Ignacio Camacho-ABC

El Rey tiene un margen de intervención muy parco y la Nochebuena no es momento de salir con cara de golpe de Estado

A fuerza de circunstancias excepcionales, y con la anomalía convertida en rutina de la vida pública, hay españoles que esperan de cada intervención del Rey una salida en tromba como aquella del 3 de octubre de 2017. Sin embargo, ni la coyuntura, siendo grave, es la misma ni la Nochebuena aconseja presentarse en la casa de los españoles con cara de golpe de Estado. El monarca tiene el margen institucional muy tasado y además el juego político tiende a achicarle cada vez más el campo; salvo emergencia nacional, como fue aquel caso, está obligado a callar lo que no le gusta y a moverse en un espacio de neutralidad, equilibrio y respeto al engranaje partitocrático. No es difícil colegir la preocupación que sentirá ante la previsible formación de un Gabinete con mayoría de socios anticonstitucionalistas y en especial antimonárquicos, pero nadie tiene derecho a pedirle que se salte su papel de árbitro. Y si se le escucha con cierta atención, cosa difícil entre el trajín familiar de plato y plato, se oye un mensaje diáfano expresado en el reglamentario y aséptico lenguaje de formalismos cautos.

Dicho mensaje se resumía en tres palabras: Constitución, Constitución y Constitución. Dentro de ella, todo; fuera, nada. Ya resulta significativo que el Jefe del Estado tenga que exhortar al cumplimiento de la Carta Magna y poner de manifiesto lo que su vigencia ha supuesto en la convivencia, modernización, y prosperidad de España. También dijo muy claro que a la hora de formar Gobierno es el Congreso el que manda porque representa al conjunto de los ciudadanos en su voluntad soberana.
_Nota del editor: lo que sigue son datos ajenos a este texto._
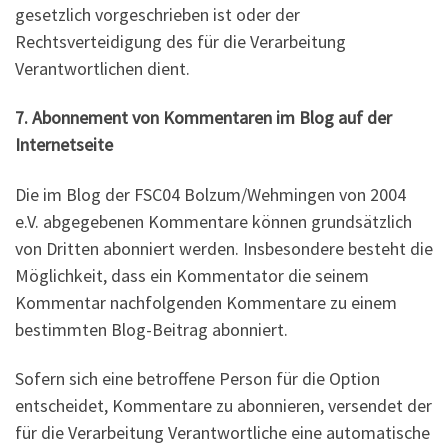
gesetzlich vorgeschrieben ist oder der
Rechtsverteidigung des für die Verarbeitung
Verantwortlichen dient.
7. Abonnement von Kommentaren im Blog auf der
Internetseite
Die im Blog der FSC04 Bolzum/Wehmingen von 2004
e.V. abgegebenen Kommentare können grundsätzlich
von Dritten abonniert werden. Insbesondere besteht die
Möglichkeit, dass ein Kommentator die seinem
Kommentar nachfolgenden Kommentare zu einem
bestimmten Blog-Beitrag abonniert.
Sofern sich eine betroffene Person für die Option
entscheidet, Kommentare zu abonnieren, versendet der
für die Verarbeitung Verantwortliche eine automatische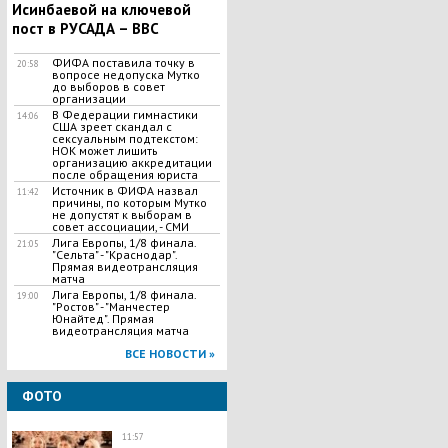
Исинбаевой на ключевой
пост в РУСАДА – BBC
ФИФА поставила точку в
20:58
вопросе недопуска Мутко
до выборов в совет
организации
В Федерации гимнастики
14:06
США зреет скандал с
сексуальным подтекстом:
НОК может лишить
организацию аккредитации
после обращения юриста
Источник в ФИФА назвал
11:42
причины, по которым Мутко
не допустят к выборам в
совет ассоциации, - СМИ
Лига Европы, 1/8 финала.
21:05
"Сельта" - "Краснодар".
Прямая видеотрансляция
матча
Лига Европы, 1/8 финала.
19:00
"Ростов" - "Манчестер
Юнайтед". Прямая
видеотрансляция матча
ВСЕ НОВОСТИ »
ФОТО
11:57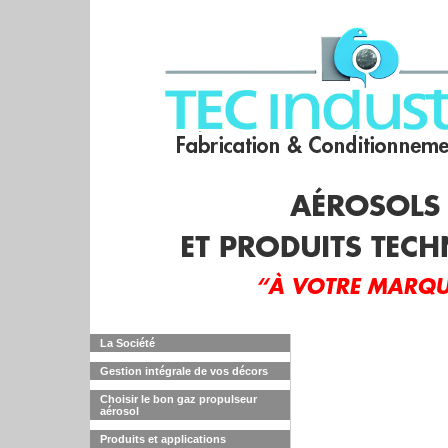
La Société
Gestion intégrale de vos décors
Choisir le bon gaz propulseur
aérosol
Produits et applications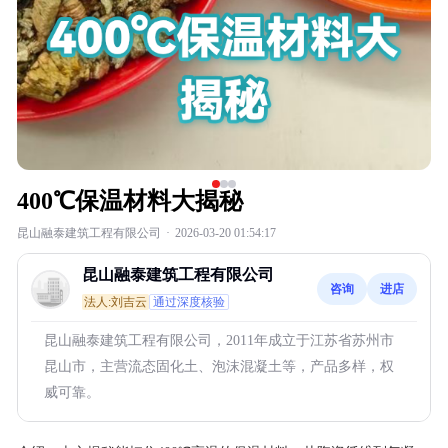
400℃保温材料大揭秘
昆山融泰建筑工程有限公司
·
2026-03-20 01:54:17
昆山融泰建筑工程有限公司
咨询
进店
法人:刘吉云
通过深度核验
昆山融泰建筑工程有限公司，2011年成立于江苏省苏州市
昆山市，主营流态固化土、泡沫混凝土等，产品多样，权
威可靠。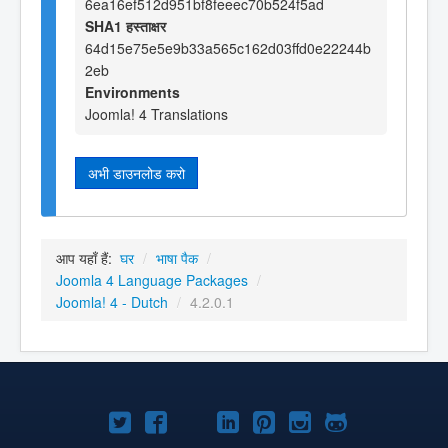
6ea16ef512d951bf8feeec70b524f5ad
SHA1 हस्ताक्षर
64d15e75e5e9b33a565c162d03ffd0e22244b
2eb
Environments
Joomla! 4 Translations
अभी डाउनलोड करो
आप यहाँ हैं:
घर
/
भाषा पैक
/
Joomla 4 Language Packages
/
Joomla! 4 - Dutch
/
4.2.0.1
Joomla!
Joomla!
Joomla!
Joomla!
Joomla!
Joomla!
Joomla!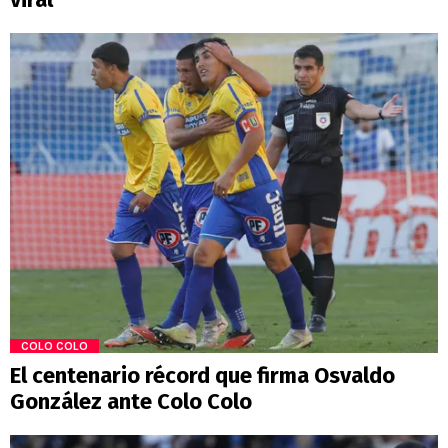
COLO COLO
El centenario récord que firma Osvaldo
González ante Colo Colo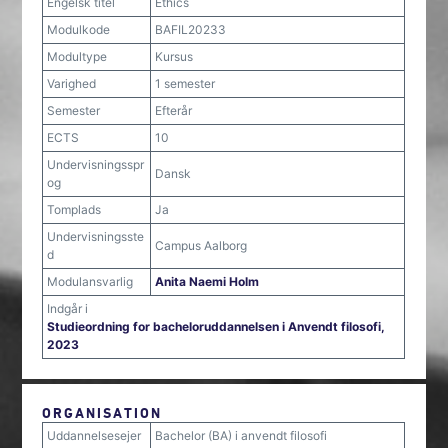
Engelsk titel
Ethics
Modulkode
BAFIL20233
Modultype
Kursus
Varighed
1 semester
Semester
Efterår
ECTS
10
Undervisningsspr
Dansk
og
Tomplads
Ja
Undervisningsste
Campus Aalborg
d
Modulansvarlig
Anita Naemi Holm
Indgår i
Studieordning for bacheloruddannelsen i Anvendt filosofi,
2023
ORGANISATION
Uddannelsesejer
Bachelor (BA) i anvendt filosofi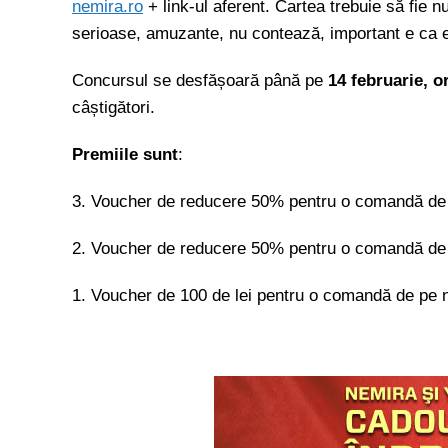
nemira.ro
+ link-ul aferent. Cartea trebuie să fie n
serioase, amuzante, nu contează, important e ca e
Concursul se desfășoară până pe
14 februarie, o
câștigători.
Premiile sunt
:
3. Voucher de reducere 50% pentru o comandă de
2. Voucher de reducere 50% pentru o comandă de
1. Voucher de 100 de lei pentru o comandă de pe 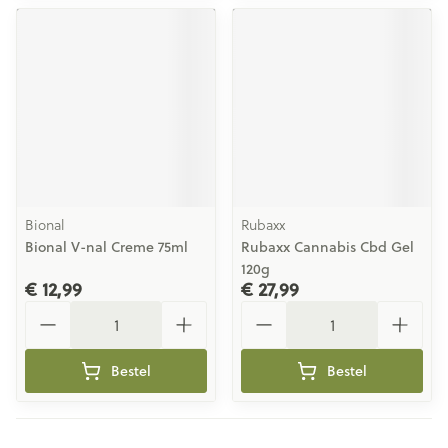
Bional
Rubaxx
Bional V-nal Creme 75ml
Rubaxx Cannabis Cbd Gel
120g
€ 12,99
€ 27,99
Aantal
Aantal
Bestel
Bestel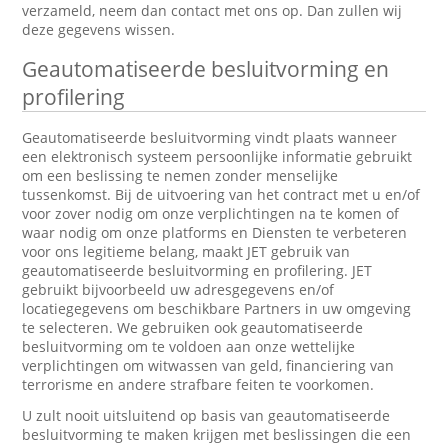
verzameld, neem dan contact met ons op. Dan zullen wij
deze gegevens wissen.
Geautomatiseerde besluitvorming en
profilering
Geautomatiseerde besluitvorming vindt plaats wanneer
een elektronisch systeem persoonlijke informatie gebruikt
om een beslissing te nemen zonder menselijke
tussenkomst. Bij de uitvoering van het contract met u en/of
voor zover nodig om onze verplichtingen na te komen of
waar nodig om onze platforms en Diensten te verbeteren
voor ons legitieme belang, maakt JET gebruik van
geautomatiseerde besluitvorming en profilering. JET
gebruikt bijvoorbeeld uw adresgegevens en/of
locatiegegevens om beschikbare Partners in uw omgeving
te selecteren. We gebruiken ook geautomatiseerde
besluitvorming om te voldoen aan onze wettelijke
verplichtingen om witwassen van geld, financiering van
terrorisme en andere strafbare feiten te voorkomen.
U zult nooit uitsluitend op basis van geautomatiseerde
besluitvorming te maken krijgen met beslissingen die een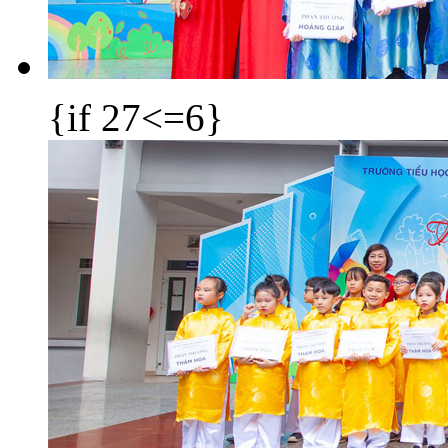
{if 27<=6}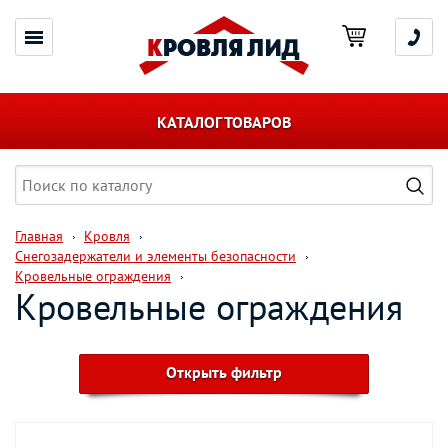
КАТАЛОГ ТОВАРОВ
Главная
Кровля
Снегозадержатели и элементы безопасности
Кровельные ограждения
Кровельные ограждения
Открыть фильтр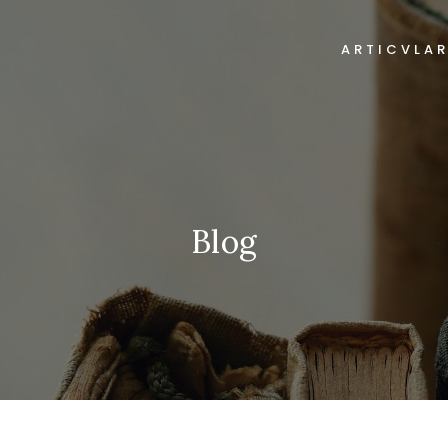
ARTICVLA
Blog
Aún así apeló a no caer «en los extremos», que es la forma elegante o elíptica de sugerir que hay fórmulas posibles de consenso, y a la moderación o serenidad ideológica que facilita el entendimiento. En el discurso se notaba la inquietud por la delicadeza del momento, incluida una mención a Cataluña que de todos modos ya se deducía del contexto. A partir de ahí no le corresponde ir más lejos aunque haya quien eche de menos un tono más directo; otra cosa es que los dirigentes de la nación, y para ser sinceros también el pueblo, se desentiendan y la palabra de la Corona se convierta, como a menudo, en una prédica en el desierto.

El resto fue un intento de inyectarle al país algo de autoestima, confianza y optimismo para combatir el sentimiento negativo que ha provocado en la opinión pública el reiterado colapso político. A pesar de eso, vino a decir, hemos funcionado bastante bien cuando asumimos y entendemos la necesidad de permanecer unidos. Ocurre que es el presidente Sánchez -encargado de visar la alocución real- el que cuestiona ese compromiso aliándose con partidos rupturistas y sediciosos convictos, pero la función del Rey sólo consiste en señalar genéricamente el camino. No están los tiempos ni el oficio para buscarse más enemigos de los precisos.